• [Assignment]
For the listing below, print exactly the lines from the line with "hanem a feleségeik" to the line with "méginkább ráerősít az", both included, and nothing beyond them.

• [Records to use]

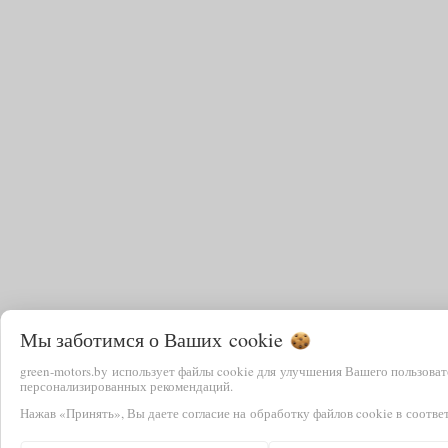
Мы заботимся о Ваших
cookie
green-motors.by использует файлы cookie для улучшения Вашего пользоват
персонализированных рекомендаций.
Нажав «Принять», Вы даете согласие на обработку файлов cookie в соотве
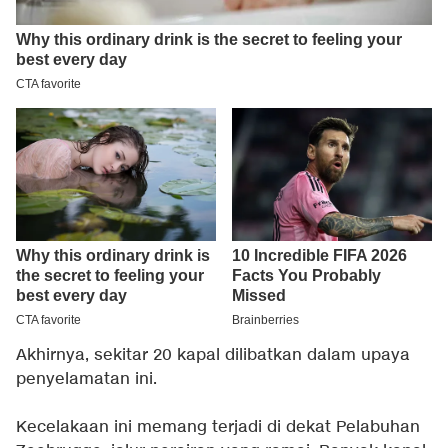
Akhirnya, sekitar 20 kapal dilibatkan dalam upaya
penyelamatan ini.
Kecelakaan ini memang terjadi di dekat Pelabuhan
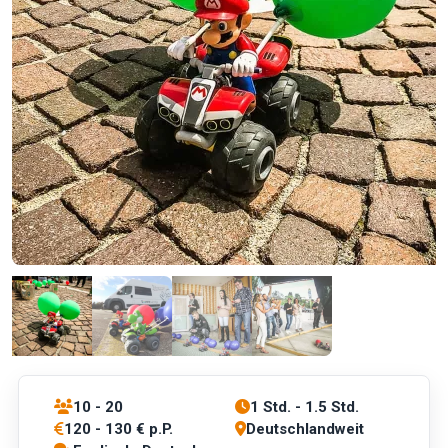
10 - 20
1 Std. - 1.5 Std.
120 - 130 € p.P.
Deutschlandweit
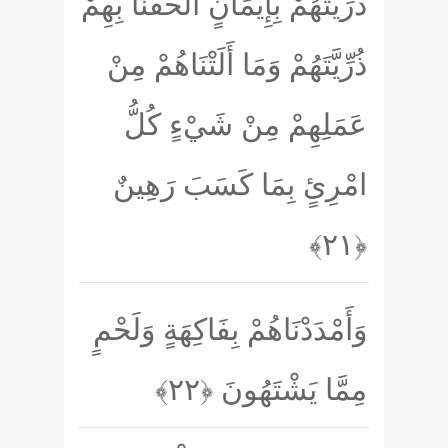
ذُرِّيَّتُهُمْ بِإِيمَانٍ أَلْحَقْنَا بِهِمْ
ذُرِّيَّتَهُمْ وَمَا أَلَتْنَاهُمْ مِنْ
عَمَلِهِمْ مِنْ شَيْءٍ كُلُّ
امْرِئٍ بِمَا كَسَبَ رَهِينٌ
﴿۲۱﴾
وَأَمْدَدْنَاهُمْ بِفَاكِهَةٍ وَلَحْمٍ
مِمَّا يَشْتَهُونَ
﴿۲۲﴾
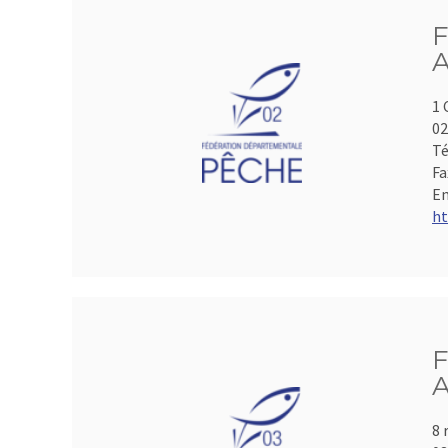
F
A
1 
0
Té
Fa
Em
ht
F
A
8 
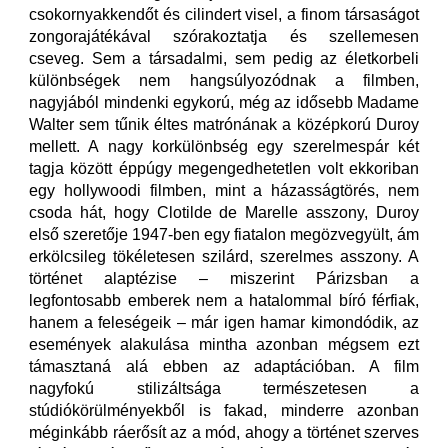
csokornyakkendőt és cilindert visel, a finom társaságot
zongorajátékával szórakoztatja és szellemesen
cseveg. Sem a társadalmi, sem pedig az életkorbeli
különbségek nem hangsúlyozódnak a filmben,
nagyjából mindenki egykorú, még az idősebb Madame
Walter sem tűnik éltes matrónának a középkorú Duroy
mellett. A nagy korkülönbség egy szerelmespár két
tagja között éppúgy megengedhetetlen volt ekkoriban
egy hollywoodi filmben, mint a házasságtörés, nem
csoda hát, hogy Clotilde de Marelle asszony, Duroy
első szeretője 1947-ben egy fiatalon megözvegyült, ám
erkölcsileg tökéletesen szilárd, szerelmes asszony. A
történet alaptézise – miszerint Párizsban a
legfontosabb emberek nem a hatalommal bíró férfiak,
hanem a feleségeik – már igen hamar kimondódik, az
események alakulása mintha azonban mégsem ezt
támasztaná alá ebben az adaptációban. A film
nagyfokú stilizáltsága természetesen a
stúdiókörülményekből is fakad, minderre azonban
méginkább ráerősít az a mód, ahogy a történet szerves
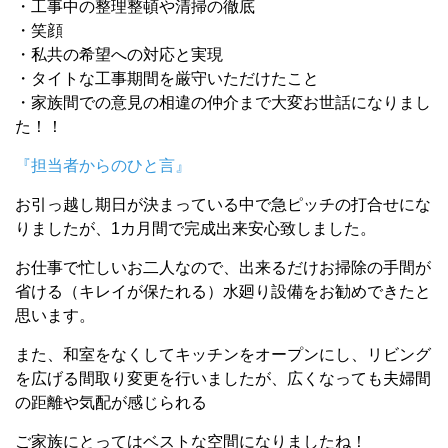
・工事中の整理整頓や清掃の徹底
・笑顔
・私共の希望への対応と実現
・タイトな工事期間を厳守いただけたこと
・家族間での意見の相違の仲介まで大変お世話になりまし
た！！
『担当者からのひと言』
お引っ越し期日が決まっている中で急ピッチの打合せにな
りましたが、1カ月間で完成出来安心致しました。
お仕事で忙しいお二人なので、出来るだけお掃除の手間が
省ける（キレイが保たれる）水廻り設備をお勧めできたと
思います。
また、和室をなくしてキッチンをオープンにし、リビング
を広げる間取り変更を行いましたが、広くなっても夫婦間
の距離や気配が感じられる
ご家族にとってはベストな空間になりましたね！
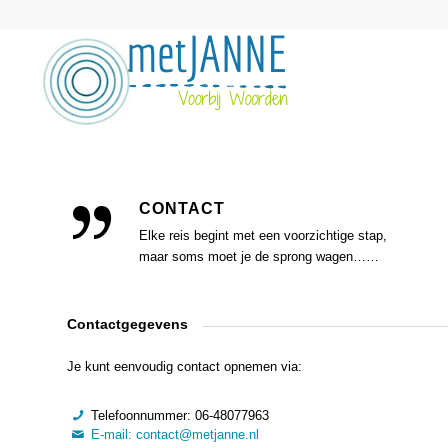
CONTACT
Elke reis begint met een voorzichtige stap,
maar soms moet je de sprong wagen……
Contactgegevens
Je kunt eenvoudig contact opnemen via:
Telefoonnummer: 06-48077963
E-mail: contact@metjanne.nl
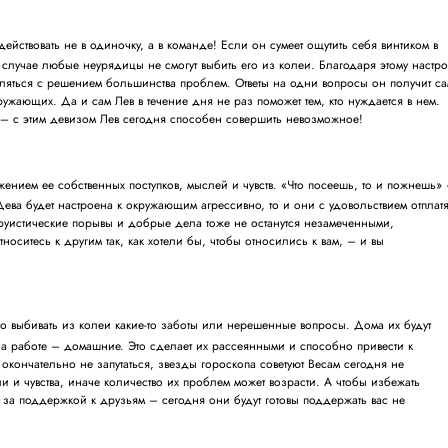
действовать не в одиночку, а в команде! Если он сумеет ощутить себя винтиком в
 случае любые неурядицы не смогут выбить его из колеи. Благодаря этому настр
вляться с решением большинства проблем. Ответы на одни вопросы он получит са
ружающих. Да и сам Лев в течение дня не раз поможет тем, кто нуждается в нем.
» – с этим девизом Лев сегодня способен совершить невозможное!
жением ее собственных поступков, мыслей и чувств. «Что посеешь, то и пожнешь»
ева будет настроена к окружающим агрессивно, то и они с удовольствием отплатя
ьтруистические порывы и добрые дела тоже не останутся незамеченными,
носитесь к другим так, как хотели бы, чтобы относились к вам, – и вы
ло выбивать из колеи какие-то заботы или нерешенные вопросы. Дома их будут
на работе – домашние. Это сделает их рассеянными и способно привести к
окончательно не запутаться, звезды гороскопа советуют Весам сегодня не
и и чувства, иначе количество их проблем может возрасти. А чтобы избежать
 за поддержкой к друзьям – сегодня они будут готовы поддержать вас не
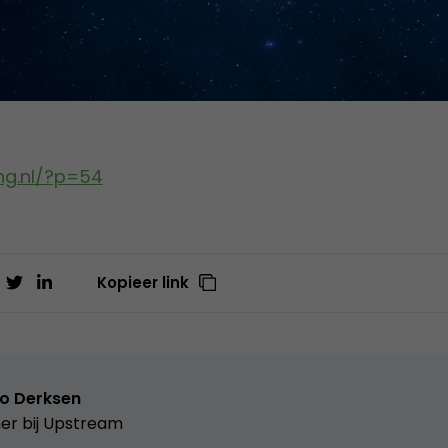
ang.nl/?p=54
Kopieer link
o Derksen
er bij
Upstream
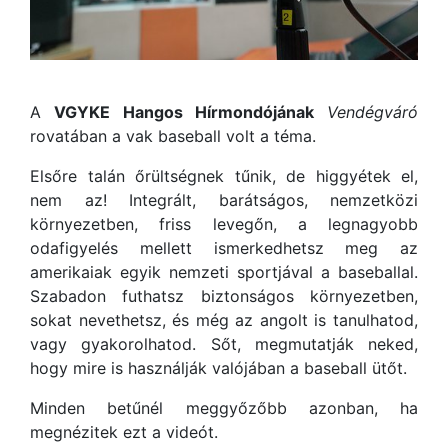
A
VGYKE Hangos Hírmondójának
Vendégváró
rovatában a vak baseball volt a téma.
Elsőre talán őrültségnek tűnik, de higgyétek el,
nem az! Integrált, barátságos, nemzetközi
környezetben, friss levegőn, a legnagyobb
odafigyelés mellett ismerkedhetsz meg az
amerikaiak egyik nemzeti sportjával a baseballal.
Szabadon futhatsz biztonságos környezetben,
sokat nevethetsz, és még az angolt is tanulhatod,
vagy gyakorolhatod. Sőt, megmutatják neked,
hogy mire is használják valójában a baseball ütőt.
Minden betűnél meggyőzőbb azonban, ha
megnézitek ezt a videót.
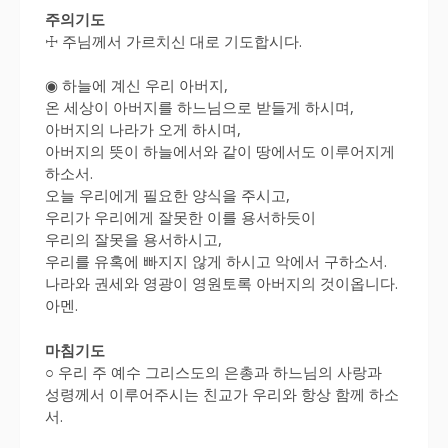
주의기도
☩ 주님께서 가르치신 대로 기도합시다.
◉ 하늘에 계신 우리 아버지,
온 세상이 아버지를 하느님으로 받들게 하시며,
아버지의 나라가 오게 하시며,
아버지의 뜻이 하늘에서와 같이 땅에서도 이루어지게
하소서.
오늘 우리에게 필요한 양식을 주시고,
우리가 우리에게 잘못한 이를 용서하듯이
우리의 잘못을 용서하시고,
우리를 유혹에 빠지지 않게 하시고 악에서 구하소서.
나라와 권세와 영광이 영원토록 아버지의 것이옵니다.
아멘.
마침기도
○ 우리 주 예수 그리스도의 은총과 하느님의 사랑과
성령께서 이루어주시는 친교가 우리와 항상 함께 하소
서.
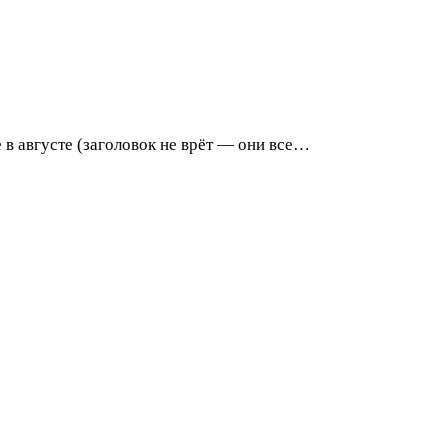
 в августе (заголовок не врёт — они все…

• [Exercise response]
hanem a feleségeik – már igen hamar kimondódik, az
események alakulása mintha azonban mégsem ezt
támasztaná alá ebben az adaptációban. A film
nagyfokú stilizáltsága természetesen a
stúdiókörülményekből is fakad, minderre azonban
méginkább ráerősít az a mód, ahogy a történet szerves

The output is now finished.